#### [Work to complete]
What lines below include the string "邀请伙伴"? Pick them out and copy them.

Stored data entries
──────
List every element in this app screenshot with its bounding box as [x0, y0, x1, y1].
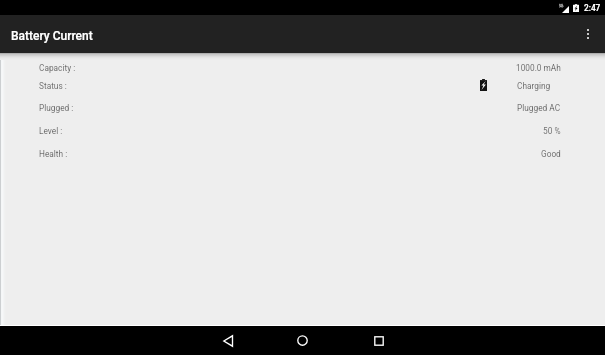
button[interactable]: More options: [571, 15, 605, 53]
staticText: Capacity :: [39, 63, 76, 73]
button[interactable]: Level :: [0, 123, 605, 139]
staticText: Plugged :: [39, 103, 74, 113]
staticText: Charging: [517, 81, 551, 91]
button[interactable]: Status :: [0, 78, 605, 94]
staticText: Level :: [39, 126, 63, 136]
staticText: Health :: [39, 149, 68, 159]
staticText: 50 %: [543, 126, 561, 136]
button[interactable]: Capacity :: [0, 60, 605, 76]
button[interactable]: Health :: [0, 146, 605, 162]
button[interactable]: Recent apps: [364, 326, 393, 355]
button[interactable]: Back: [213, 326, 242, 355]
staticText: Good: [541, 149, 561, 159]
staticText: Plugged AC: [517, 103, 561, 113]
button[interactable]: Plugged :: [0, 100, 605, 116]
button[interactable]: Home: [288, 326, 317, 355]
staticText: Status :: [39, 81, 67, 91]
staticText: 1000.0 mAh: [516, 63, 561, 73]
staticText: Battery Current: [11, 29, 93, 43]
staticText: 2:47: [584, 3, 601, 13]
──────
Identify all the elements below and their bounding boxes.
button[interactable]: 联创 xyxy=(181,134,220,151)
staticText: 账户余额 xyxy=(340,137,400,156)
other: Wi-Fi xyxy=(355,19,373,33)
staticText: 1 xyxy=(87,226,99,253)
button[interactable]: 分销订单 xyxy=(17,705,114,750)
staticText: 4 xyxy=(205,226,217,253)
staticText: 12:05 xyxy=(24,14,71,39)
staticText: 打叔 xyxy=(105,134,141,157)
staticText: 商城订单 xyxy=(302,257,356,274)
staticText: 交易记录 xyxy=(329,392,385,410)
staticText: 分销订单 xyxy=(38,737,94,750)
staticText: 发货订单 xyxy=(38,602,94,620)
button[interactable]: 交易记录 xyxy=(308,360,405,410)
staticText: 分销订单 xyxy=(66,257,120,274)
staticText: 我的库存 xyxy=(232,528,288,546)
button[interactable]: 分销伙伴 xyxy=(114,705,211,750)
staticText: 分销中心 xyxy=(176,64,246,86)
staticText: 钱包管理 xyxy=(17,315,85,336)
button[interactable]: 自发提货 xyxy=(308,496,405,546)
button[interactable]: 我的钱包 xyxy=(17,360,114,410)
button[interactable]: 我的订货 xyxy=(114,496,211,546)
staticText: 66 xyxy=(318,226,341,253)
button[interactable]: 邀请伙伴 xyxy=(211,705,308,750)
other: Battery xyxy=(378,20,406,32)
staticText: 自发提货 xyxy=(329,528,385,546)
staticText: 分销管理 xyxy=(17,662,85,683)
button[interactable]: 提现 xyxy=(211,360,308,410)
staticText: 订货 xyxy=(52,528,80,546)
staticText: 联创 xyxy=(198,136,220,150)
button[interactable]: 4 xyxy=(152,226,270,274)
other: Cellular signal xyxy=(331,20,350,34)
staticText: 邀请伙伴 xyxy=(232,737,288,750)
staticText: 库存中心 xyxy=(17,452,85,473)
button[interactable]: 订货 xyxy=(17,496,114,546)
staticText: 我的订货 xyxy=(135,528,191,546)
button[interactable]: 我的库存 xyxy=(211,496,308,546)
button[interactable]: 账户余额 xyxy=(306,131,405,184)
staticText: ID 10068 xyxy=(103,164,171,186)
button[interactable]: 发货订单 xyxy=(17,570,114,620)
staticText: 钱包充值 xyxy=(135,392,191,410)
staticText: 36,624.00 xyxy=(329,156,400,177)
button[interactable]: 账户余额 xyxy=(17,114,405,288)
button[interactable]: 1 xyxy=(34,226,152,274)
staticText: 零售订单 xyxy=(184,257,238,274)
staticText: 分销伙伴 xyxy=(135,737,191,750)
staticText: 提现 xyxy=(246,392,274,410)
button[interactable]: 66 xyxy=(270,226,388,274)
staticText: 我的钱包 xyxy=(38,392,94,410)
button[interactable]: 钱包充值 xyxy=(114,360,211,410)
──────
#### [Answer section]
button[interactable]: 邀请伙伴 xyxy=(211,705,308,750)
staticText: 邀请伙伴 xyxy=(232,737,288,750)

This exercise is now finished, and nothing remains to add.